Rossland taxpayers should be justifiably upset to learn that Council has deferred any action on Development Cost Charges (DCCs) until 2011. They should not be surprised that the Mayor supports this, since he was a councilor, and subsequently Mayor, of the Council that set Development Cost Charges (DCCs) at a ridiculously low amount in 2004, to the benefit of developers. However, it is disappointing that some of the other Councilors voted to shelve DCCs until 2011, as this was one of the platform issues they were elected to resolve.
The reasons given for shelving DCCs are not very credible and don’t hold water. Reportedly, Council needs to receive an infrastructure assessment report. Give us a break! Taxpayers have already paid for about a dozen engineering consultants report dealing with the infrastructure needed to support development and its costs.
The expert consultant who prepared the DCC report more than two years ago was able to use existing infrastructure reports to list over twenty projects to be included in DCCs, so why the need to delay for yet another infrastructure report?

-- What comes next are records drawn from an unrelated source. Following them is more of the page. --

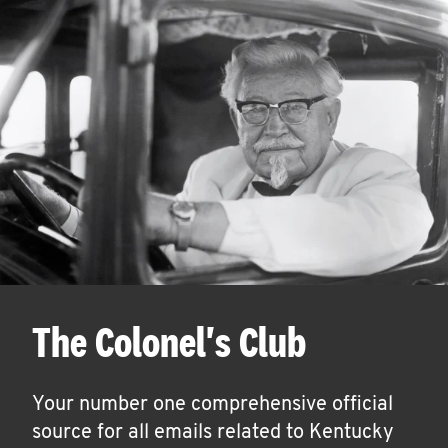
The Colonel's Club
Your number one comprehensive official
source for all emails related to Kentucky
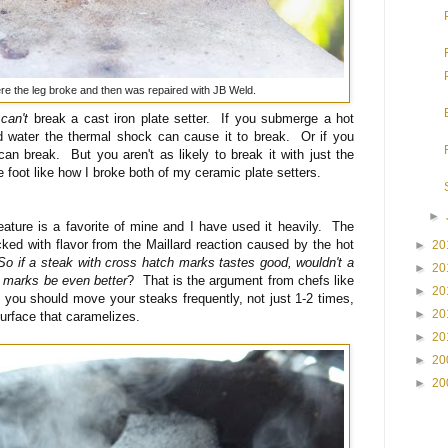
ere the leg broke and then was repaired with JB Weld.
u
can't
break a cast iron plate setter. If you submerge a hot
old water the thermal shock can cause it to break. Or if you
 can break. But you aren't as likely to break it with just the
e foot like how I broke both of my ceramic plate setters.
►
eature is a favorite of mine and I have used it heavily. The
acked with flavor from the Maillard reaction caused by the hot
►
20
So if a steak with cross hatch marks tastes good, wouldn't a
►
20
 marks be even better
? That is the argument from chefs like
►
20
s you should move your steaks frequently, not just 1-2 times,
►
20
urface that caramelizes.
►
20
►
20
►
20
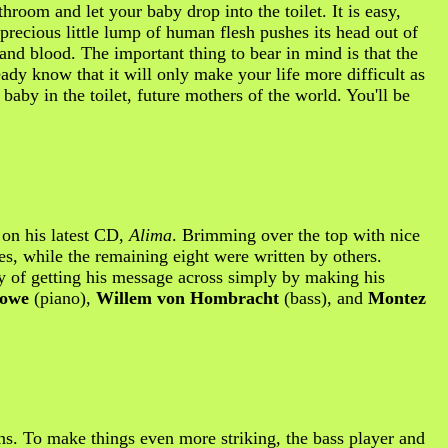
room and let your baby drop into the toilet. It is easy,
precious little lump of human flesh pushes its head out of
 and blood. The important thing to bear in mind is that the
dy know that it will only make your life more difficult as
baby in the toilet, future mothers of the world. You'll be
s on his latest CD,
Alima
. Brimming over the top with nice
nes, while the remaining eight were written by others.
y of getting his message across simply by making his
owe
(piano),
Willem von Hombracht
(bass), and
Montez
ns. To make things even more striking, the bass player and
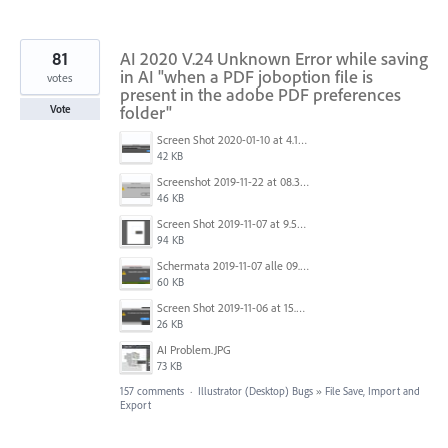
81
AI 2020 V.24 Unknown Error while saving
in AI "when a PDF joboption file is
votes
present in the adobe PDF preferences
folder"
Vote
Screen Shot 2020-01-10 at 4.12.48 PM.jpg
42 KB
Screenshot 2019-11-22 at 08.35.09.png
46 KB
Screen Shot 2019-11-07 at 9.56.24 AM.png
94 KB
Schermata 2019-11-07 alle 09.25.48.png
60 KB
Screen Shot 2019-11-06 at 15.51.30.png
26 KB
AI Problem.JPG
73 KB
157 comments
·
Illustrator (Desktop) Bugs
»
File Save, Import and
Export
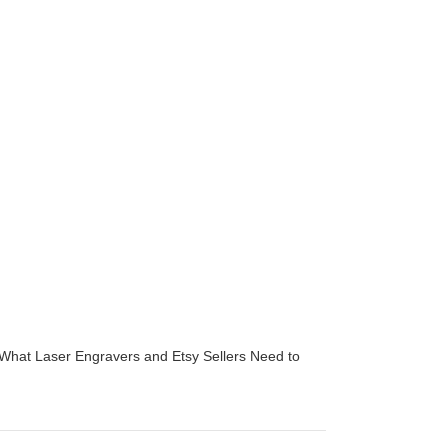
 What Laser Engravers and Etsy Sellers Need to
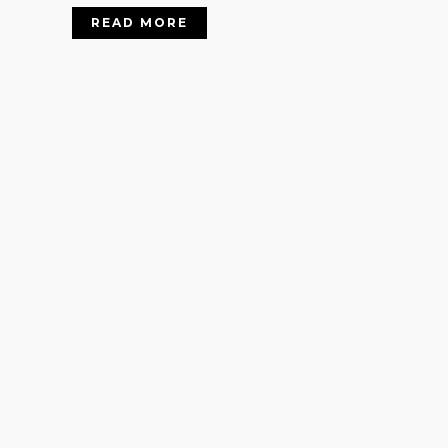
READ MORE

Another reason given is that council needs to receive the 2011 – 2015 Financial Plan. Since DCCs are based on a twenty-year period, why is it necessary delay dealing with DCCs until the 2011 – 2015 financial plan bylaw is received? Logically, capital projects identified in the 20-year DCC capital project list should flow into the five year plan, not the other way around. This excuse doesn’t make any sense!
DCCs are based on a projected rate of growth over a 20-year time frame and should not be unduly influenced by swings in the economy and housing market. Although there may be a downturn now, this should not be an excuse for not resolving DCCs. Each new unit built means that more taxes will be needed in the future to pay for the required infrastructure. This means essentially a taxpayer subsidy of about $10,479 for a single-family dwelling, for example. That’s the difference between the amount recommended by the expert consultant two years ago ($13,779), and the current amount paid, established by the previous council ($3300).
The Mayor reportedly talks about balancing the needs of taxpayers and opening the city to a climate of pro-development. Delaying the DCC issue does nothing for the taxpayer except lead to an increase in taxes to subsidize development infrastructure. It also means that the situation is unclear for prospective developers since someone has to pay for the $7 million infrastructure projects identified in the two year old report. That amount does not include capital needed to upgrade the regional sewage system…yet another issue that’s been put ‘on the shelf’!
Uncertainty doesn’t lead to a climate of pro-development.
The DCC issue is long overdue for resolution. It’s been a contentious issue for over five years. It’s two years since the expert consultant’s report recommending significant increases in DCCs. It’s over a year since there was a public meeting. Delaying action for yet another year and adding DCCs to the growing list of unresolved issues is unacceptable and doesn’t help anyone, neither taxpayers nor developers.